[comp.archives.admin] Commercial Archives

laws@ai.sri.com (Kenneth I. Laws) (06/23/91)

'Scuse me, I'm new here.

I've been following with great interest Ed's discussion of
the volunteer-moderator problem, together with the cogent
comments of others about sharing the load, growing the net
into a real-world service, and giving people an incentive
to properly catalog their own submissions.
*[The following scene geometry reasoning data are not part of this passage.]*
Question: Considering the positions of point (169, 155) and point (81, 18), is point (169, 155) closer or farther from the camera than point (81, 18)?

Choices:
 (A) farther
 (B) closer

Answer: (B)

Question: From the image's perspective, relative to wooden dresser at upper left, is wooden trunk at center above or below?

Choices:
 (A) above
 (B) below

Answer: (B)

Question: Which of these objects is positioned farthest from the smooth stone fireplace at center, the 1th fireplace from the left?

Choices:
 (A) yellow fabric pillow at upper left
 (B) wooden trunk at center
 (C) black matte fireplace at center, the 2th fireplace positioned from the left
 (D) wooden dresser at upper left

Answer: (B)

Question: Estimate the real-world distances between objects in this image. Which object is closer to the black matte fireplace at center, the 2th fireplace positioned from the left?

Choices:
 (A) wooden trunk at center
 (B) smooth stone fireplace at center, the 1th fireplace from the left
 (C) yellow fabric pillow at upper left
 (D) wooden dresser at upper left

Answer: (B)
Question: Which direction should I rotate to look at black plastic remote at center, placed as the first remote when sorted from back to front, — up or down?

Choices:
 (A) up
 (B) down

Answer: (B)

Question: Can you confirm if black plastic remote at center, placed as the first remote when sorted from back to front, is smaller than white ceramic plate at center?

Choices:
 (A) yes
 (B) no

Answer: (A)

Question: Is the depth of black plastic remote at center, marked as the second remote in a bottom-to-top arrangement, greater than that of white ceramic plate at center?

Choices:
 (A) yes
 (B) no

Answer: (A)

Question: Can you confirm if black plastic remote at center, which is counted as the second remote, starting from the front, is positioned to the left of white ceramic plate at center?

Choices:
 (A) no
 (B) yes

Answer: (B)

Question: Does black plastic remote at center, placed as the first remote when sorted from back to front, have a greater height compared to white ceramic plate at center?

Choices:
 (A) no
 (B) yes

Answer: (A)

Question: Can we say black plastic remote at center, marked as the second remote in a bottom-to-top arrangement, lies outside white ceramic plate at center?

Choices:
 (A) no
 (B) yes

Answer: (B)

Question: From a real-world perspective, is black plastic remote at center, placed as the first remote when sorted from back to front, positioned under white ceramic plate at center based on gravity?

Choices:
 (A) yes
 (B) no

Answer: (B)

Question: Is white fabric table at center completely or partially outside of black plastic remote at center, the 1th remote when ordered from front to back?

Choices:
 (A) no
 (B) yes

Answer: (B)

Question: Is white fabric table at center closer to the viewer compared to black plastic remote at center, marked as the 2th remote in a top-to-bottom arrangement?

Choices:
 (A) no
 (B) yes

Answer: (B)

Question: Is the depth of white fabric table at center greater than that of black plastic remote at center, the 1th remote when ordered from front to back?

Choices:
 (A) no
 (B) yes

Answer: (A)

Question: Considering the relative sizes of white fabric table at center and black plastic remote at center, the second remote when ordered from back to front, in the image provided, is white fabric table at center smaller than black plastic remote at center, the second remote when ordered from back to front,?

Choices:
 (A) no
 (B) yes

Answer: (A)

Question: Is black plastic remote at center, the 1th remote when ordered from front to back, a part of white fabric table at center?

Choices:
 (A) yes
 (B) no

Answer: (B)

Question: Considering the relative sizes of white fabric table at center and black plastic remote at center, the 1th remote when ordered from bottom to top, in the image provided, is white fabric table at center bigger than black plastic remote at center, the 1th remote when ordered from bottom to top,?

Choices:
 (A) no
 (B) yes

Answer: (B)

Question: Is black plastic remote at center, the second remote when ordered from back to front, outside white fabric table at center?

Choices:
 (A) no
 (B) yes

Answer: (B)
I'm curious about one issue: is the goal to create a single
(distributed) archive?  I can see some efficiency advantages
in avoiding duplicate storage, and some administrative
advantages in having a single indexing system, but I don't
see real-world analogies showing that this is the way to go.
The Library of Congress is a special case, and one could argue
for NASA engineering archives as a model.  But there is no
way that you can compete on a governmental scale.  Why are
you not aiming for separate archives (cross linked, of course)
for each of the different discussion topics?  Each would have
its own librarians, consultants, or priests, and each would
serve a fairly well-defined community.  Access from outside
the community would be by asking someone on the inside.
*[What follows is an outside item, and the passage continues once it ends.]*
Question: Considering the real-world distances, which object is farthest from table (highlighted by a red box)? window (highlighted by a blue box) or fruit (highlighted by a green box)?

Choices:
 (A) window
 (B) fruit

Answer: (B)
This is particularly pertinent if you wish to grow a
commercial service -- as I believe you should.  The existance
of a free service like comp.archives makes the next step
very difficult.  (In a like manner, Prof. John McCarthy claims
that the existance of the Arpanet eventually interfered with
commercial network development, leading to the current
revolutionary acceptance of a rather poor FAX standard.)
Beause the transition will be difficult, you will have to
pay very close attention to market forces and realistic
business principles.

The current comp.archives appears to be driven by "technology
push": you have the data available, so you're saving it.
Business doesn't work that way; it works by "pull."  You
have to find customers who need a specific type of data,
then you let them pay for the archiving, indexing, and
knowledgeable data experts.

As an extreme case, you can imagine a host of consultants,
each with his or her own archive.  Each consultant advertises
a specialty, collects related data, indexes it according to
personal needs, seeks out customers, prepares reports, and
occasionally even publishes a book.

Instead of following the consultant model, you seem to be
following the public library model.  Why?  There's no money
in it.

					-- Ken Laws

emv@msen.com (Ed Vielmetti) (06/24/91)

<excerpt>
   The current comp.archives appears to be driven by "technology
   push": you have the data available, so you're saving it.
   Business doesn't work that way; it works by "pull."  You
   have to find customers who need a specific type of data,
   then you let them pay for the archiving, indexing, and
   knowledgeable data experts.
</excerpt>

There's something that you're missing here, I think.  No doubt there's
some domain-specific knowledge involved in the production of
comp.archives; it's useful to have a feel for which of the 1000+
archive sites in the world have the greatest likelihood of having
current stuff, which authors are most reliable, who is best organized.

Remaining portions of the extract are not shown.